Trend Micro, the Tokyo-based security company, said its researchers had also witnessed Fancy Bear attacks on the International Ice Hockey Federation, the International Ski Federation, the International Biathlon Union, and the International Bobsleigh and Skeleton Federation in the final months of 2017. The attacks occurred while an IOC disciplinary panel was preparing bans for dozens of Russian athletes caught doping in the 2014 Winter Olympics in Sochi, Russia.
“The Kremlin has its fingerprints on cyberattacks that were retribution for exposing the Russians’ Sochi Games doping scheme, which was a fraud on the purity of sport,” said Doug DePeppe, a founder of Sports ISAO, a nonprofit cybersecurity organization in Colorado Springs, Colorado. The group is trying to help sports associations, including Olympic organizations, combat threats.
“Their goal is to say, ‘No one is following the rules, and Russia shouldn’t be singled out,’ ” DePeppe said.
FireEye, McAfee and other security companies said that over the past few months they had seen attack groups from Russia, and others of unknown origin, dispatch hundreds of “spearphishing” emails, laced with malicious links and attachments, to target Olympic-related groups.
They also have seen the groups set up computer servers under the names of some of their targets and seemingly innocuous organizations like the South Korean Ministry of Forestry. They warn that those activities could be a prelude for a broader Russian campaign.
In 2016, Russian hackers targeted the World Anti-Doping Agency after it recommended that Russian athletes be banned from the 2016 Rio Games because of doping. The personal data of more than 40 athletes was leaked not long after.
Fears of tampering with lights or results
The worst-case scenario would be attacks in which hackers tried to shut off lights in a stadium during an event, or perhaps even tampered with electronic timing results, warned Betsy Cooper, the executive director at the Center for Long-Term Cybersecurity at the University of California, Berkeley.

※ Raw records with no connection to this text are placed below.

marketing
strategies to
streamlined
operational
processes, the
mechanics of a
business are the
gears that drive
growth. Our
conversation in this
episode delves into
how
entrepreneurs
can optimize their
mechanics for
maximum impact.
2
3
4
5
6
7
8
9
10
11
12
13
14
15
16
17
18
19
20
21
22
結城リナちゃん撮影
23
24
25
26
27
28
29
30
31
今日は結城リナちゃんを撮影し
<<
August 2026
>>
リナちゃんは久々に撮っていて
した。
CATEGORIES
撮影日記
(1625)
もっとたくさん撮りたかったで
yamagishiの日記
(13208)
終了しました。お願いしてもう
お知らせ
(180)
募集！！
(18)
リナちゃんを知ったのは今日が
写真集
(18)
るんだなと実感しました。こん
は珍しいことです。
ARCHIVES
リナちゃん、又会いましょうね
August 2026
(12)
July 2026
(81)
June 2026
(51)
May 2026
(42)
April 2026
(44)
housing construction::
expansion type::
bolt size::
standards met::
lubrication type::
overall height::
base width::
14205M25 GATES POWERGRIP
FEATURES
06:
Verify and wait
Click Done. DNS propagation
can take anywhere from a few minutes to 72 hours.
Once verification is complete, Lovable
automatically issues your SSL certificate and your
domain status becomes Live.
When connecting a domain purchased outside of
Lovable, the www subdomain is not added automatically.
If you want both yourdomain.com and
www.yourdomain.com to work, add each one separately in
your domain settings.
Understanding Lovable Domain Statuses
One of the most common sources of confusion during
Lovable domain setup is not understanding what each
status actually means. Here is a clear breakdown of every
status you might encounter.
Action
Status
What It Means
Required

To protect the Olympics, South Korea has mobilized tens of thousands of security personnel, including cybersecurity analysts and 50,000 soldiers, in what has been described as one of the most militarized security forces in Olympic history.

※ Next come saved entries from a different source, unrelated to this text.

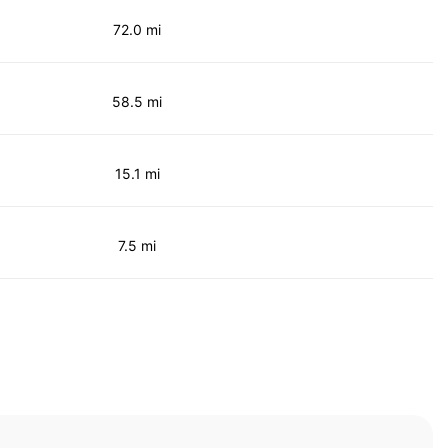
72.0 mi
58.5 mi
15.1 mi
7.5 mi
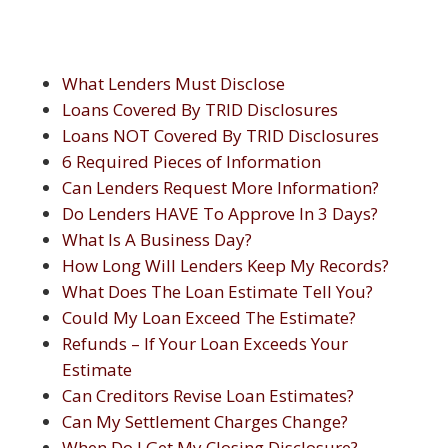
What Lenders Must Disclose
Loans Covered By TRID Disclosures
Loans NOT Covered By TRID Disclosures
6 Required Pieces of Information
Can Lenders Request More Information?
Do Lenders HAVE To Approve In 3 Days?
What Is A Business Day?
How Long Will Lenders Keep My Records?
What Does The Loan Estimate Tell You?
Could My Loan Exceed The Estimate?
Refunds – If Your Loan Exceeds Your
Estimate
Can Creditors Revise Loan Estimates?
Can My Settlement Charges Change?
When Do I Get My Closing Disclosure?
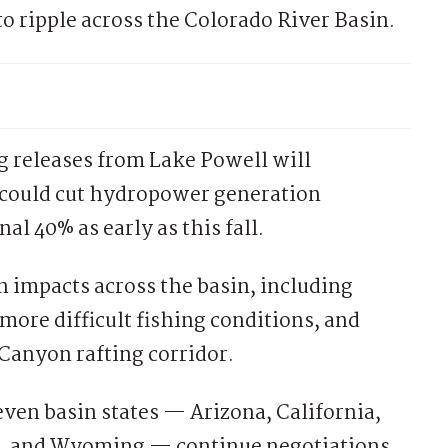
o ripple across the Colorado River Basin.
g releases from Lake Powell will
d could cut hydropower generation
l 40% as early as this fall.
n impacts across the basin, including
more difficult fishing conditions, and
Canyon rafting corridor.
even basin states — Arizona, California,
, and Wyoming — continue negotiations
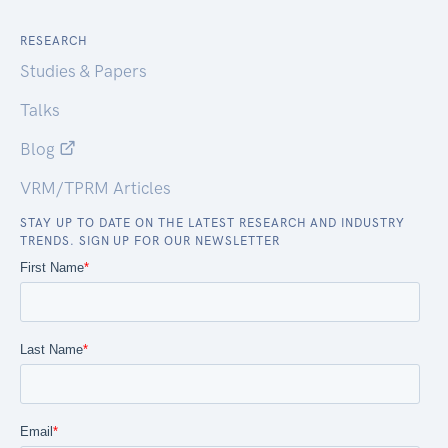
RESEARCH
Studies & Papers
Talks
Blog
VRM/TPRM Articles
STAY UP TO DATE ON THE LATEST RESEARCH AND INDUSTRY
TRENDS. SIGN UP FOR OUR NEWSLETTER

Over the past few weeks, the U.S. State Department has set up a temporary security monitoring operation on one floor of its embassy in Seoul. Analysts from the State Department, the intelligence community and the Department of Homeland Security are scheduled to arrive there this week.
But an official who was briefed on the State Department-led operation, and who was not allowed to discuss it publicly, worried that the operation was too focused on combating traditional threats like physical attacks on Olympic venues.

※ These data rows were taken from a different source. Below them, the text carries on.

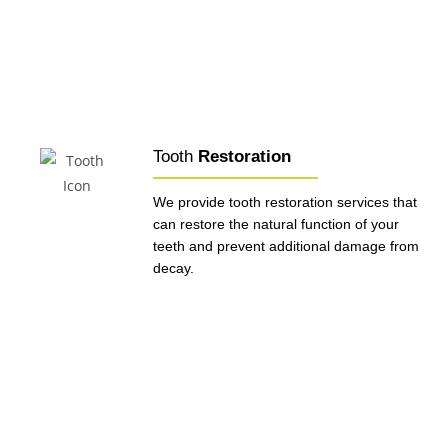
Tooth
Restoration
We provide tooth restoration services that
can restore the natural function of your
teeth and prevent additional damage from
decay.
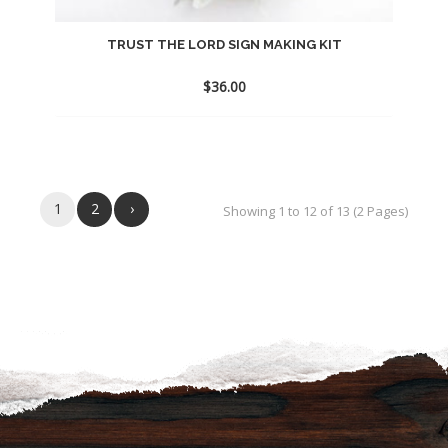
TRUST THE LORD SIGN MAKING KIT
$
36.00
Add
to
wishlist
1
2
›
Showing 1 to 12 of 13 (2 Pages)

The State Department did not reply to a request for comment.
Elsewhere in Pyeongchang, an alliance of security personnel from South Korea, various Olympic sponsors, technology suppliers and cybersecurity sleuths from around the world are monitoring computer screens and potential threats at the unmarked Security Command Center.
Each country participating in the Olympics also has its own security delegation on the ground, with those from the United States and Israel among the largest. Those delegations are busy conducting their own threat assessments and receiving daily threat briefings from South Korean law enforcement authorities.
While cybersecurity experts believe the North Korean threat was lessened by the last-minute addition of a North Korean delegation to the games, they have not ruled out that North Korea may be looking to embarrass its southern neighbor.
“One thing is for certain: We can’t simply rely on these actors to behave themselves in this context,” Hultquist said. “They’ve proven, again and again, over the past few years that they are not afraid to flout international norms and create chaos.”